Natural Language Processing (NLP) enables computers to understand, interpret, and generate human language. Python offers powerful NLP libraries that make it accessible to developers and data scientists. This guide covers the fundamentals using NLTK and spaCy.
Setting Up
pip install nltk spacy textblob
python -m spacy download en_core_web_sm
python -c "import nltk; nltk.download('punkt'); nltk.download('stopwords'); nltk.download('averaged_perceptron_tagger')"
Tokenization
import nltk
import spacy
text = "Natural Language Processing is fascinating. It helps computers understand human language."
# NLTK tokenization
from nltk.tokenize import word_tokenize, sent_tokenize
words = word_tokenize(text)
sentences = sent_tokenize(text)
print(f"Words: {words}")
print(f"Sentences: {sentences}")
# spaCy tokenization
nlp = spacy.load("en_core_web_sm")
doc = nlp(text)
tokens = [token.text for token in doc]
print(f"spaCy tokens: {tokens}")
Stop Words and Text Cleaning
from nltk.corpus import stopwords
import re
stop_words = set(stopwords.words("english"))
def clean_text(text):
text = text.lower()
text = re.sub(r"[^a-zA-Z\s]", "", text)
words = word_tokenize(text)
filtered = [w for w in words if w not in stop_words]
return " ".join(filtered)
Part-of-Speech Tagging
# spaCy POS tagging
doc = nlp("The quick brown fox jumps over the lazy dog")
for token in doc:
print(f"{token.text}: {token.pos_} ({token.tag_})")
# Output:
# The: DET (DT)
# quick: ADJ (JJ)
# brown: ADJ (JJ)
# fox: NOUN (NN)
# jumps: VERB (VBZ)
# ...
Named Entity Recognition
doc = nlp("Apple Inc. was founded by Steve Jobs in Cupertino, California in 1976.")
for ent in doc.ents:
print(f"{ent.text}: {ent.label_}")
# Output:
# Apple Inc.: ORG
# Steve Jobs: PERSON
# Cupertino: GPE
# California: GPE
# 1976: DATE
Sentiment Analysis
from textblob import TextBlob
texts = [
"This product is amazing and works perfectly!",
"Terrible experience, I want a refund.",
"The service was okay, nothing special."
]
for text in texts:
blob = TextBlob(text)
sentiment = blob.sentiment
print(f"Text: {text}")
print(f" Polarity: {sentiment.polarity:.2f} (-1 to 1)")
print(f" Subjectivity: {sentiment.subjectivity:.2f} (0 to 1)")
Text Similarity
doc1 = nlp("I love programming in Python")

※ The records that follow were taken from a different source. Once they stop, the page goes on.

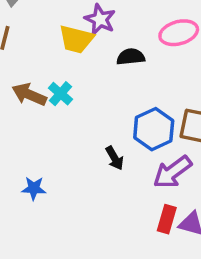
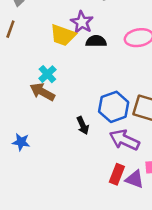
black semicircle: (131, 57) -> (96, 41), moved
brown arrow: (29, 95) -> (42, 92), moved
purple arrow: (172, 172) -> (124, 140), turned 56

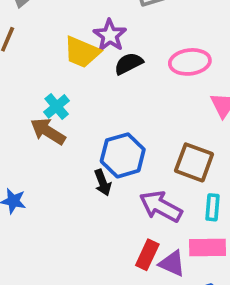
black semicircle: (96, 41) -> (129, 64), turned -30
blue hexagon: (114, 107) -> (123, 155), moved

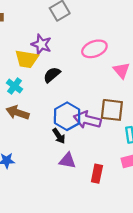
black semicircle: (129, 64) -> (52, 75), moved
cyan cross: (57, 106) -> (15, 86), moved
purple arrow: (161, 206) -> (87, 120), moved
purple triangle: (172, 263) -> (67, 161), moved

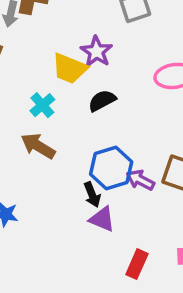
purple arrow: (87, 120) -> (140, 180), size x0.7
purple triangle: (67, 161) -> (102, 219), moved

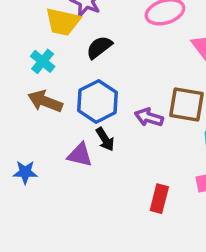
blue hexagon: (111, 168) -> (97, 101), moved
purple triangle: (102, 219) -> (80, 155), moved

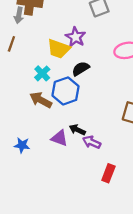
blue hexagon: (97, 101) -> (66, 91), moved
purple arrow: (149, 117) -> (92, 142), moved
black arrow: (105, 139) -> (77, 130), turned 140

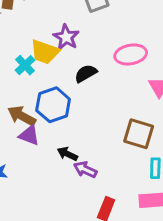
black semicircle: (81, 69) -> (86, 73), moved
cyan cross: (42, 73) -> (25, 65), moved
purple triangle: (59, 138) -> (29, 135), moved

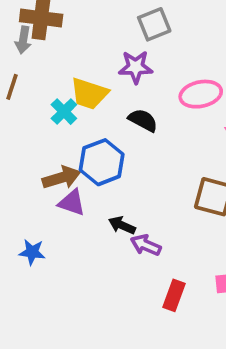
purple star: (66, 37) -> (136, 67), moved, turned -30
black semicircle: (86, 73) -> (143, 120), turned 60
brown arrow: (22, 116) -> (61, 178), turned 136

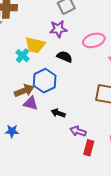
purple arrow: (146, 245) -> (78, 131), moved

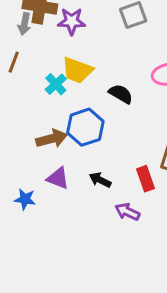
purple star: (58, 29) -> (72, 21), moved
purple triangle: (31, 103) -> (58, 178), moved
red rectangle: (89, 148) -> (146, 179), moved, turned -42

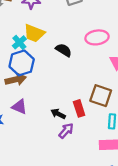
blue hexagon: (85, 127) -> (22, 63), moved
black arrow: (100, 180) -> (58, 114), moved
purple arrow: (127, 212) -> (66, 131), turned 105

doc2 = nlp("Python programming is my favorite hobby")
doc3 = nlp("The weather is sunny today")
print(f"doc1 vs doc2: {doc1.similarity(doc2):.4f}")
print(f"doc1 vs doc3: {doc1.similarity(doc3):.4f}")
TF-IDF for Text Classification
from sklearn.feature_extraction.text import TfidfVectorizer
from sklearn.naive_bayes import MultinomialNB
from sklearn.model_selection import train_test_split
texts = ["great product love it", "terrible waste of money", ...]
labels = [1, 0, ...] # 1 = positive, 0 = negative
vectorizer = TfidfVectorizer(max_features=5000)
X = vectorizer.fit_transform(texts)
X_train, X_test, y_train, y_test = train_test_split(X, labels, test_size=0.2)
classifier = MultinomialNB()
classifier.fit(X_train, y_train)
accuracy = classifier.score(X_test, y_test)
print(f"Accuracy: {accuracy:.2f}")
Next Steps
- Explore Hugging Face Transformers for state-of-the-art NLP
- Learn about word embeddings (Word2Vec, GloVe, BERT)
- Practice with real datasets from Kaggle
- Build projects: chatbot, text summarizer, sentiment dashboard
NLP is one of the most exciting and practical areas of artificial intelligence. Start with these fundamentals, build small projects, and gradually explore more advanced techniques with transformers and large language models.